The Bewilderment of the Visionary
Poe describes near-death experiences in terms of the visionary:
“He who has never swooned, is not he who finds strange palaces and wildly familiar faces in coals that glow; is not he who beholds floating in mid-air the sad visions that the many may not view; is not he whose brain grows bewildered with the meaning of some musical cadence which has never before arrested his attention.”
Darkness Evermore
Poe continues into the realm of horror in “The Premature Burial”. Again, the narrator recites numerous real-life examples of such events to add to the veracity of his tale, before admitting that this event actually happened to him:
“I knew that I had now fully recovered the use of my visual faculties - and yet it was dark - all dark - the intense and utter raylessness of the Night that endureth for evermore.”

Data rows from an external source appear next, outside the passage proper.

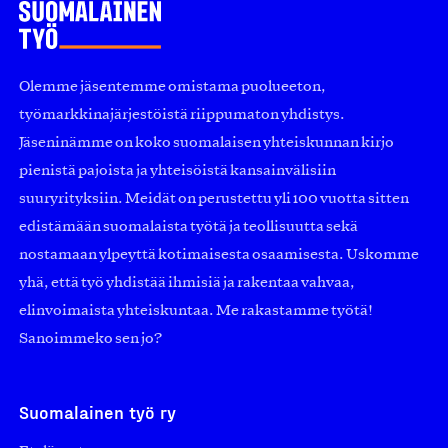
Olemme jäsentemme omistama puolueeton,
työmarkkinajärjestöistä riippumaton yhdistys.
Jäseninämme on koko suomalaisen yhteiskunnan kirjo
pienistä pajoista ja yhteisöistä kansainvälisiin
suuryrityksiin. Meidät on perustettu yli 100 vuotta sitten
edistämään suomalaista työtä ja teollisuutta sekä
nostamaan ylpeyttä kotimaisesta osaamisesta. Uskomme
yhä, että työ yhdistää ihmisiä ja rakentaa vahvaa,
elinvoimaista yhteiskuntaa. Me rakastamme työtä!
Sanoimmeko sen jo?
Suomalainen työ ry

Near-death is as close to death as we are able to experience and live to tell the tale.
The Confession of Guilt
In “The Cask of Amontillado”, the narrator entombs a friend without being detected. His friend rests in peace, even if the narrator doesn’t.
In “The Imp of the Perverse”, the narrator murders a friend, only to be plagued by the temptation to confess his crime. The spirit of the perverse condemns us to do what we should not, even if it threatens our own safety.
My Wife and My Dead Wife
In “The Oval Portrait”, the narrator recounts a story about a painter who fell in love with a painting of his own wife, who perishes from his subsequent neglect.
The narrator in “The Assignation” also loses something of value over the matter of a painting:
“Ill-fated and mysterious man! - bewildered in the brilliancy of thine own imagination, and fallen in the flames of thine own youth! Again in fancy I behold thee!”
Self-Denial and Confession
“The Tell-Tale Heart” is another story in which the drive to confess to a crime prevails.
In “The Domain of Arnheim”, Poe returns to the difference between reason and the imagination:
“In truth, while that virtue which consists in the mere avoidance of vice appeals directly to the understanding, and can thus be circumscribed in rule, the loftier virtue, which flames in creation, can be apprehended in its results alone. Rule applies but to the merits of denial - to the excellences which refrain. Beyond these, the critical art can but suggest.”
Cursed and Caught Out
“Berenice” is another tale in which the narrator finds that he has killed a friend (his cousin) and been found out (this time without needing to confess).
In “Eleonora”, memories of the narrator’s deceased love curse a subsequent relationship. “Ligeia” witnesses life after death, but still highlights the ephemerality of life and beauty, and the terrors of death. The narrator suffers doubly from his opium-induced dreams.
In contrast, the narrator of “Morella” longs for the death of his eponymous wife, who eventually dies while giving birth to a daughter with the same name and characteristics.
Convinced by (an) Imperfect Vision
In “Shadow - A Parable”, Poe recognises the incredibility of his tale (set in ancient Egypt) by anticipating that some readers will disbelieve it and some will doubt it instead.
“The Spectacles” comically cautions the reader against love at first sight, especially when you have less than perfect vision.
“The Oblong Box” plays with the format of a wife in a coffin.
“Three Sundays in a Week” returns to the linguistic tricks of “The Gold-Bug”.
“Thou Art the Man” is a humorous tale of how the deceased victim manages to confront his murderer with his guilt.
“Some Words with a Mummy” reprises “The Thousand-And-Second Tale”, only the mummy compares the current world unfavourably with his own world thousands of years before.
For all Poe’s Gothic Romanticism, horror and humour, his metafictional objectives make his tales that much more interesting, entertaining and relevant to our time.